I was trying to prove the following.
$$(x_1+x_2+\cdots+x_m)^n =\sum_{a_1+\cdots+a_m=n}\binom{n}{a_1,...,a_m} x_1^{a_1}\cdots x_m^{a_m}$$
I'll appreciate it if someone reviews my work.
Suppose we have at most m categories so that we can assign the n elements of a set (namely $B$), to those categories. Lets say I have the set $C=\{x_1,x_2,...x_m\}$ of my m categories, and $a_i$ is the size of my category. So $a_i \geq 0$ for all i.

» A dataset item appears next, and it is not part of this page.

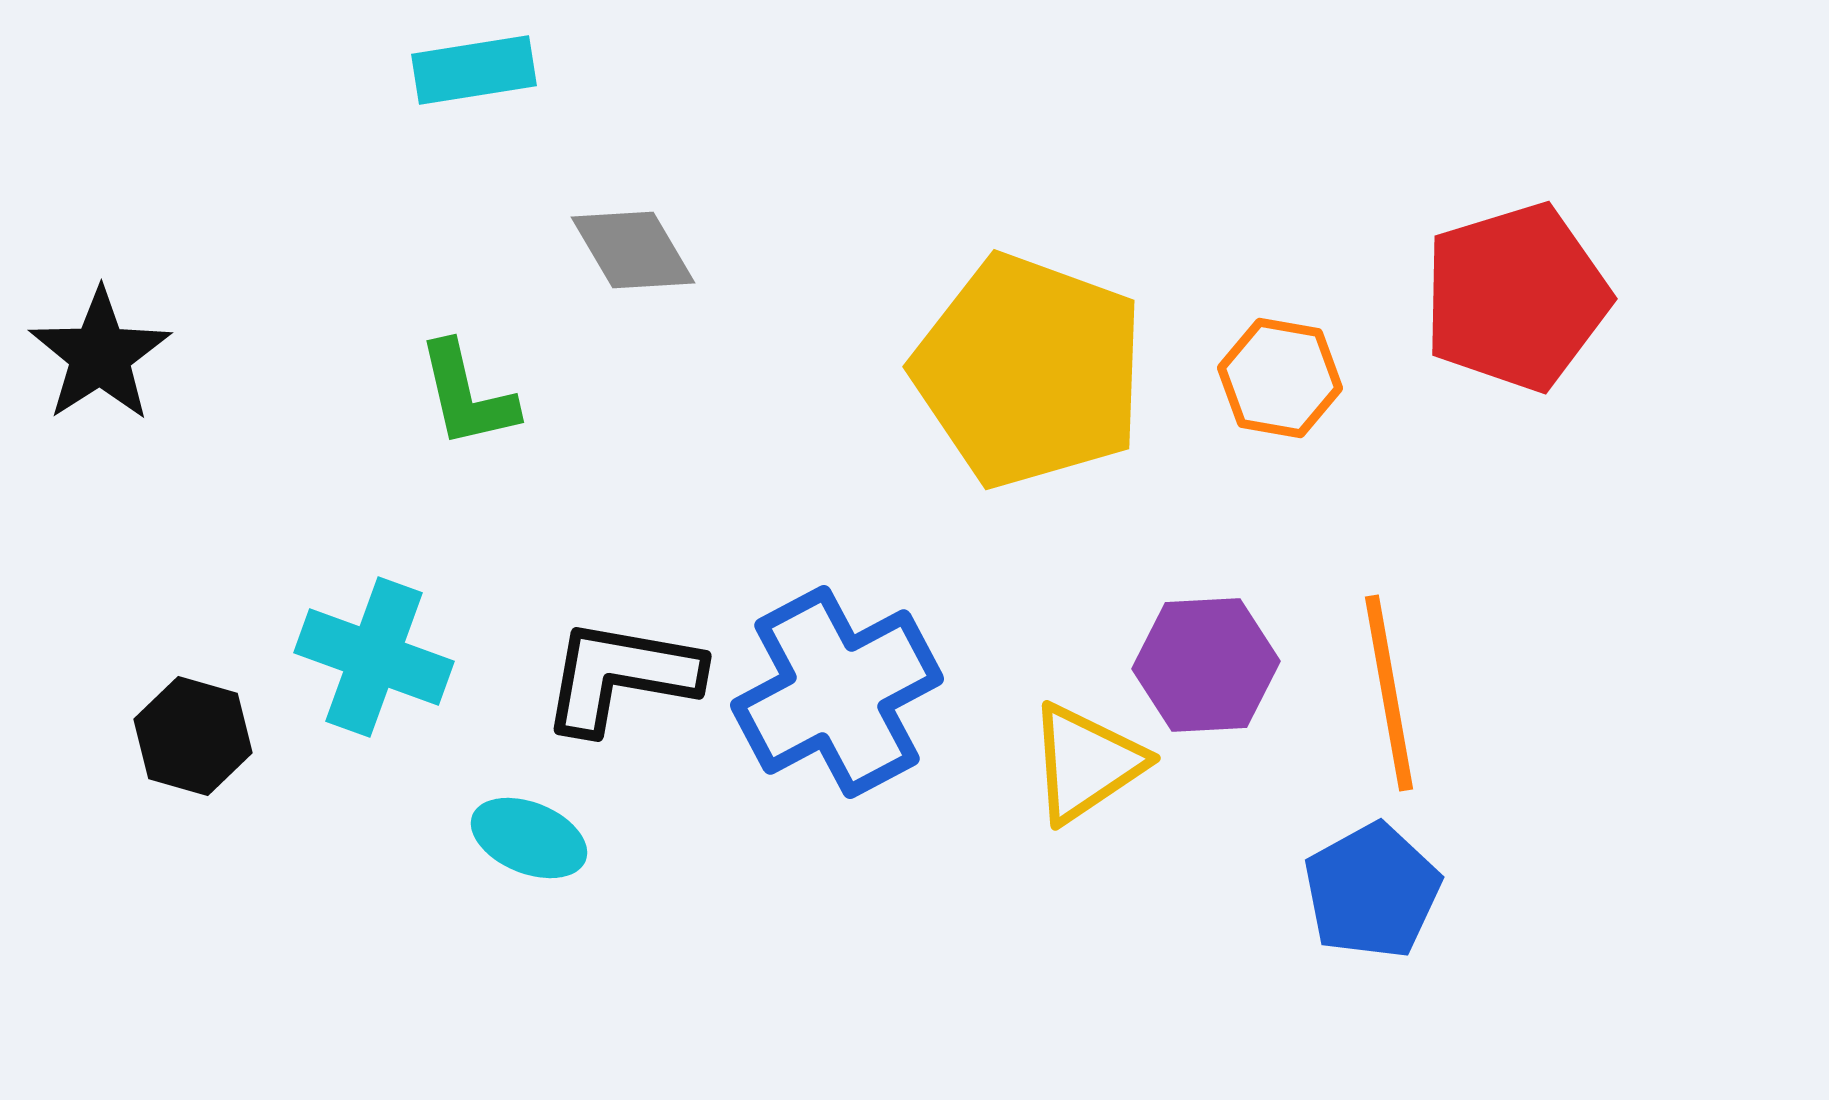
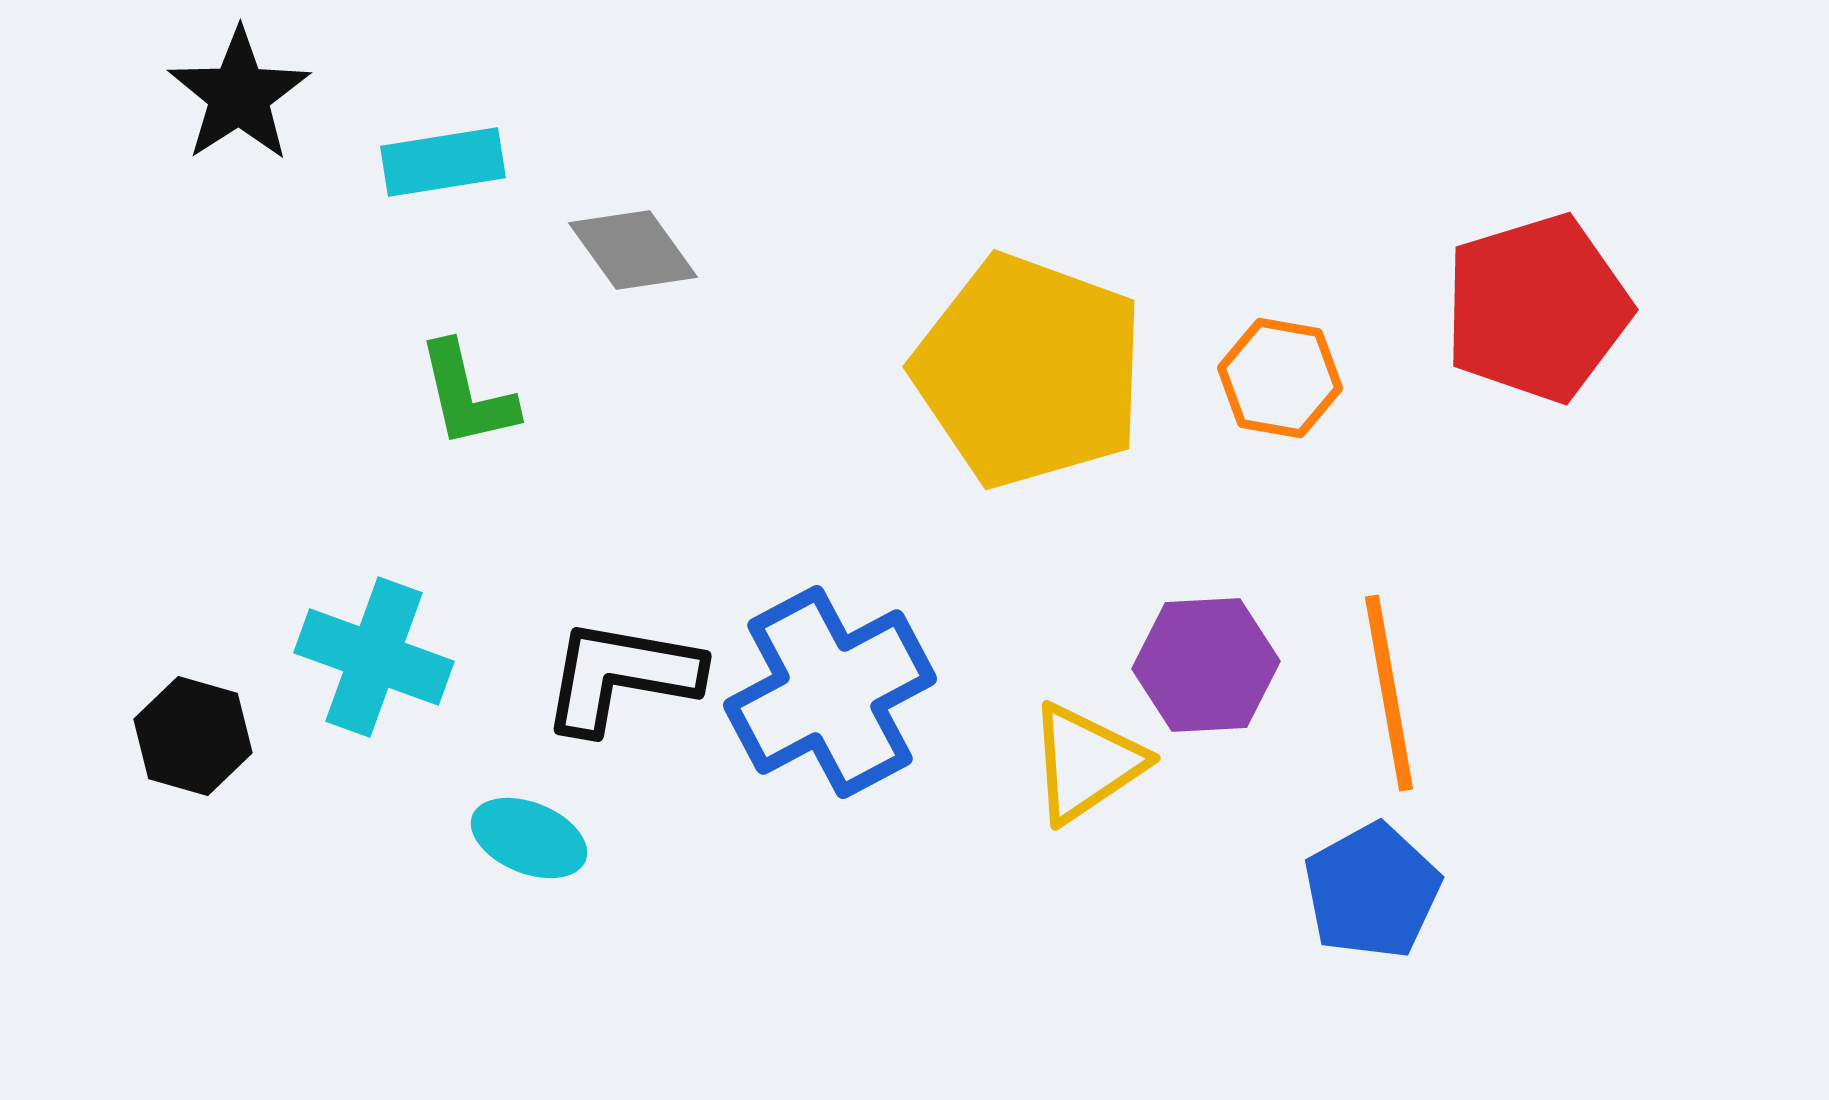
cyan rectangle: moved 31 px left, 92 px down
gray diamond: rotated 5 degrees counterclockwise
red pentagon: moved 21 px right, 11 px down
black star: moved 139 px right, 260 px up
blue cross: moved 7 px left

I'll associate to C the generating function $x_1+x_2+\cdots + x_m$. If i take $H= C \times C \times \cdots \times C$ (n times), then an element of H is of the form $(x_1,x_1,x_3,...,x_m)$, for example. The number of entries that are equal to $x_i$ will tell me the number of elements of $B$ that are assigned into that category. The generating function of H would then be $(x_1+x_2+\cdots + x_m)^n$. If we expand that product, then we would get:
$$\sum_{a_1+\cdots+a_m=n} \prod_{x_i \in C} x_i^{a_i}$$
It then can be seen that:
$$\sum_{a_1+\cdots+a_m=n} \prod_{x_i \in C} x_i^{a_i} = \sum_{a_1+\cdots+a_m=n}\binom{n}{a_1,...,a_m} x_1^{a_1}\cdots x_m^{a_m} $$
I am not quite satisfied with the last inference. I would like it if someone gives a more rigorous answer. Also, let me know any mistakes. I am just starting with generating functions.